# Journey to millions then billions



## jdam (Apr 4, 2012)

Hello everyone. Thanks for checking my post. 

I haven’t been very active since I joint in 2012. But my investment has been running at full speed. I want to share my journey with you and heard your feedback.

A bit about myself. I promise, this is the only long post, the subsequent posts will be shorter. if you have any questions feel free to ask. I like to remain anonymous.
Education: engineering 
Job: IT support
Age: mid 30’s
Married with 1 kid.
Income: average IT salary

Investment style evolution:
Started from stock picking to value investing to indexing (with a few moonshots)
Goal: 20%+ return per year. 100’s millions by 60, billion by 80
one of the main reason why I want to have so much money is because i want to be able to afford the best health care when I am old, or possibly extend my life (future technology might make it happen)
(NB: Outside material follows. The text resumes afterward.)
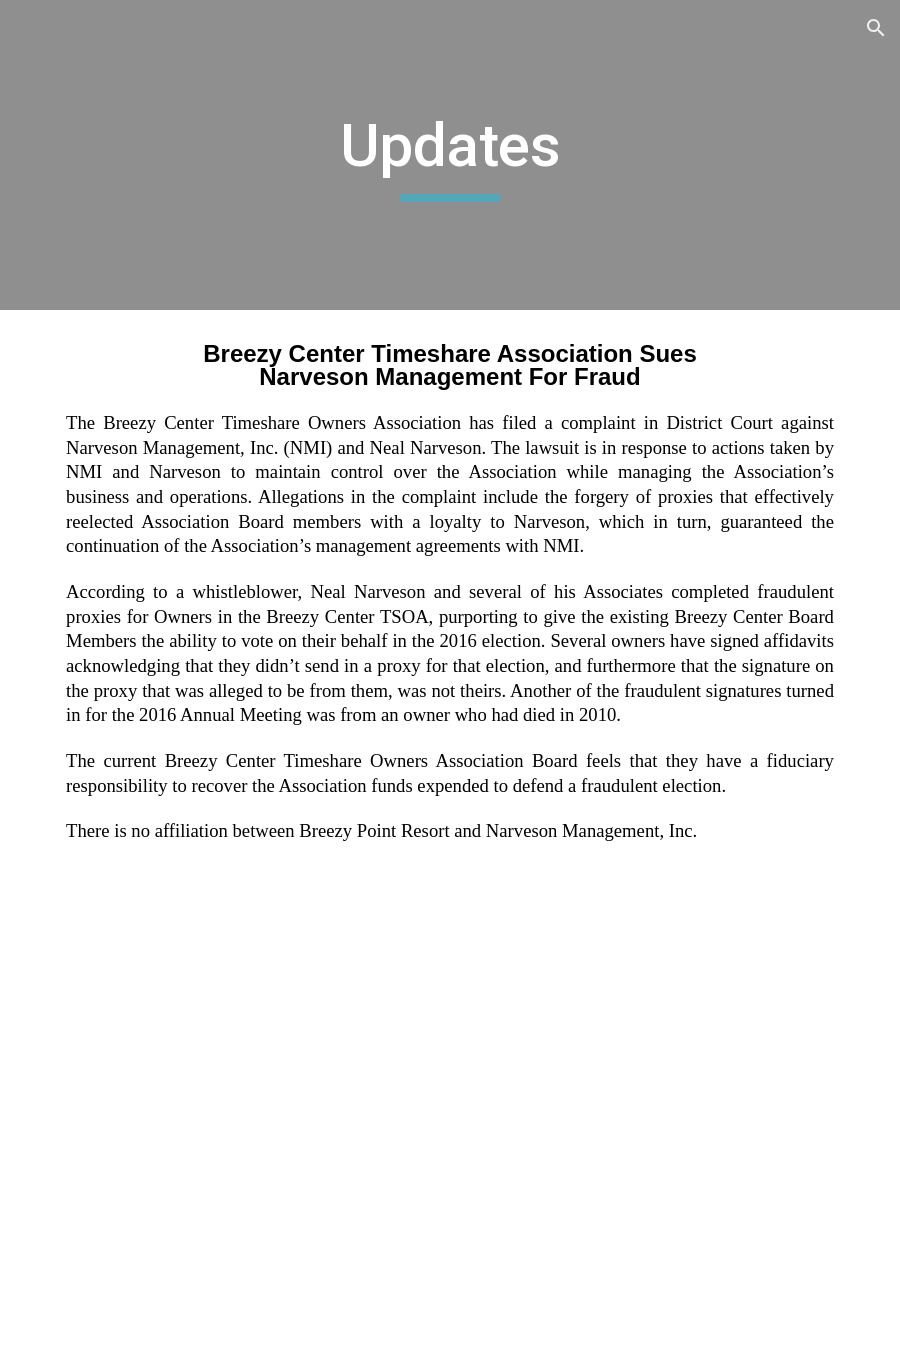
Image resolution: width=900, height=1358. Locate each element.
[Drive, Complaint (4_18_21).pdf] (450, 1191)
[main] (450, 155)
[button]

Note: my investment style evolved a lot. I am at the point where I want to have safe, low volatility passive investment(10% to 20% return) and then use leverage to reach 20%+ return. Because picking stocks doesn’t guaranteed profitable return yearly. My personal return has been above 20% last 10 years (investment + work income). I like to keep it that way until I become a billionaire. I know most of you would say 20% return is too ambitious. But it isn’t impossible, many people started with nothing and became billionaires, their returns are more than 20% (check any self-made millionaires and billionaires)

Portfolio: 
2 houses, 2 cars
Equity: Canadian energy etf, US utility etf, Canadian weed etf(moonshots)

Started investing: 2007 
Net worth:
2007 = $20,000
2017 = $650,000


----------